25.8.06

(12) Blog direkt - Nobelpreis Prüfungsanekdote

Nach annährend 10Billionen Prüfungen, die ich nun schon hinter mir habe (als Schüler, als Student, als Sportler, als Verliebter etc.) und da bald - dieser Blog sagt es ja bereits - die nächste "droht", möchte ich jetzt eine kleine Geschichte über Personen in Prüfungssituationen und darin stattfindende Selbstsozialisationen hier kurz zitieren / zusammenfassen, die ich in meiner Ferienlektüre, den "Buddenbrooks" fand.

Der letzte Buddenbrook, Hanno, Realschüler, hat sich am Wochenende lieber mit den hohen Künsten ("Lohengrin" im Theater) beschäftigt, als sich mit den Hausaufgaben rumzuschlagen (wie die meisten seiner Klassenkameraden). Nun sitzt er am Montag in der Lateinstunde und es werden die leidlichen Hausaufgaben abgefragt. Niemand kann es so richtig, man könnte sagen, die meisten können es nicht.
Folgendes spielt sich ab - Timm kommt dran:

"Timm stand auf, in einer der hintersten Bänke. Es war ein blonder Junge von ländlichem Aussehen, mit einer hellbraunen Jacke und kurzen, breiten Fingern. Er hielt seinen Mund mit eifrigem und törichtem Ausdruck trichterförmig geöffnet und rückte hastig sein offenes Buch zurecht, indem er angestrengt geradeaus blickte. Dann senkte er den Kopf und begann, vorzulesen [was natürlich nicht sein soll. Er soll es Auswendig können. Anm. DK], langgezogen, stockend und monoton, wie ein Kind aus der Fibel: >Aurea prima sata est aetas...<[...] >Ich bin befriedigt", sagte der Ordinarius, als Timm geendet hatte. "Sie haben gut gelernt, dass steht außer Zweifel. [...] Sie sind fleißig gewesen, Sie haben Ihr Bestes getan, und wer immer strebend sich bemüht. ... Sie können sich setzen<.

Timm setzte sich stolz und strahlend, und Doktor Mantelsack schrieb eine wohl befriedigende Note hinter seinen Namen. Das Merkwürde aber war, dass in diesem Augenblick nicht allein der Lehrer, sondern auch Timm selbst und seine sämtlichen Kameraden der aufrichtigen Ansicht waren, dass Timm wirklich und wahrhaftig ein guter und fleißiger Schüler sei, der seine Note vollauf verdient hatte."
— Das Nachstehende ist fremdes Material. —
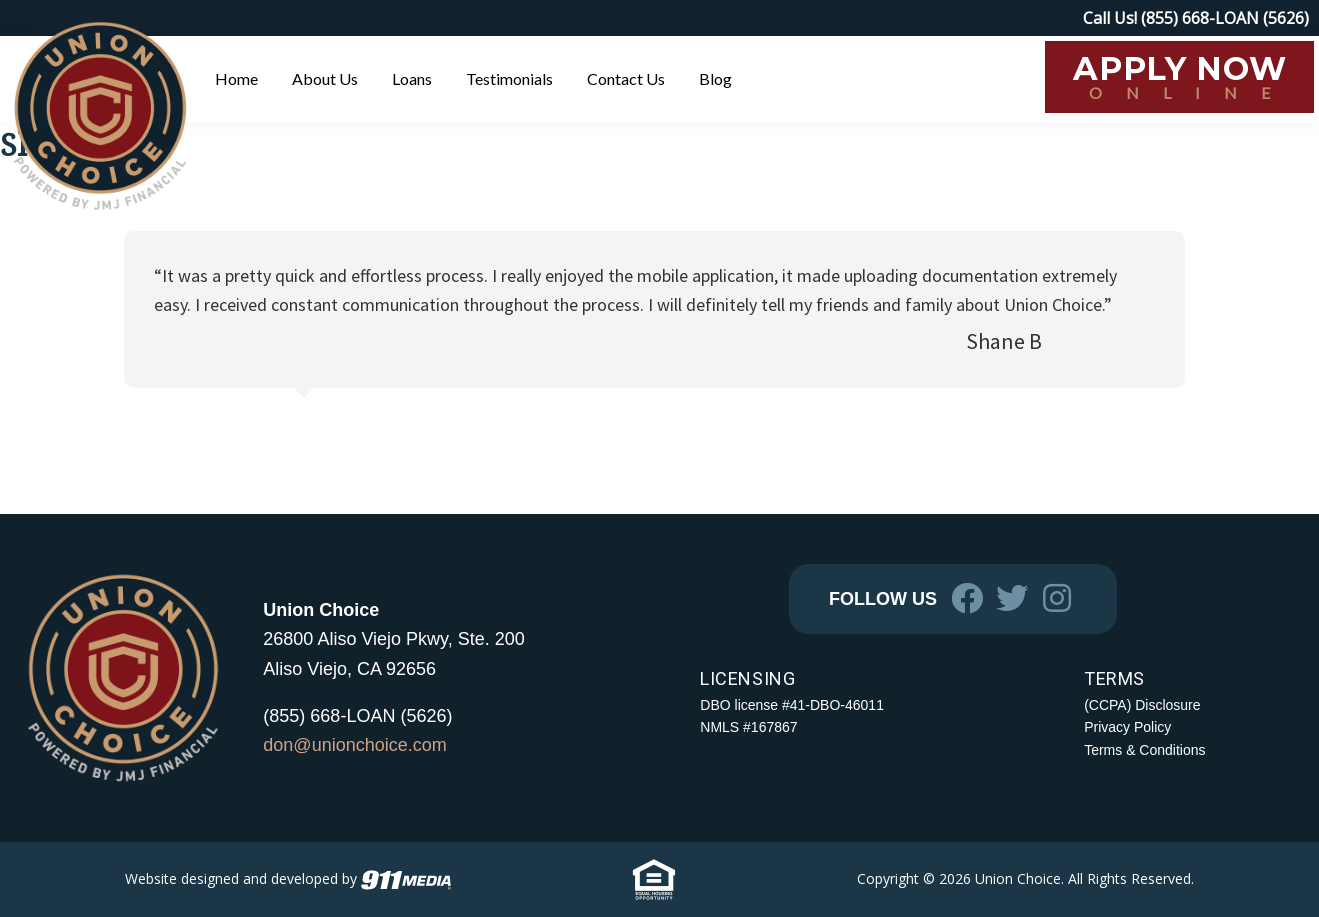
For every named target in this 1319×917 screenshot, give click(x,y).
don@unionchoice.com (354, 745)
Ein andermal kommt der weniger vom Glück gesegnete Petersen an die Reihe. Auch er ließt - wie alle anderen die an die Reihe kamen - ab, doch Doktor Mantelsack erwischt ihn. Es folgt das Schreckliche:

"Das Klassenbuch", sagte er [Doktor Mantelsack, Anm. DK] dumpf.

Adolf Todtenhaupt brachte dienstbeflissen das Klassenbuch herbei, und Petersen erhielt einen Tadel wegen versuchten Betruges, was ihn auf lange Zeit hinaus vernichtete und die Unmöglichkeit seiner Versetzung zu Ostern besiegelte.
>Sie sind der Schandfleck der Klasse<, sagte Doktor Mantelsack noch und kehrte dann zum Katheder zurück.

Petersen setzte sich und war gerichtet. Man sah deutlich, wie sein Nebenmann ein Stück vor ihm wegrückte. Alle betrachteten ihm mit einem Gemisch von Ekel, Mitleid und Grauen. Er war gestürzt, einsam und vollkommen verlassen, darum, dass er ertappt worden war. Es gab nur eine Meinung über Petersen, und das war die, dass er wirklich >der Schandfleck der Klasse< war.

Wer unter diesen fünfundzwanzig jungen Leuten von rechtschaffener Konstitution, stark und tüchtig für das Leben war, wie es ist, der nahm in diesem Augenblicke die Dinge völlig wie sie lagen, fühlte sich nicht durch sie beleidigt und fand, dass Alles selbstverständlich und in der Ordung sei. Aber es gab auch Augen, die sich in finsterer Nachdenklichkeit auf einen Punkt richteten..."
aus:

Buddenbrooks
S.727-731, Thomas Mann,Fischer Taschenbuch 2005

2 Kommentare:

lars hat gesagt…

mon ami,

wann ist es denn so weit? Und wann ergibt sich eine Chance des Wiedersehens? (Im Oktober? In Kassel? Früher? Später?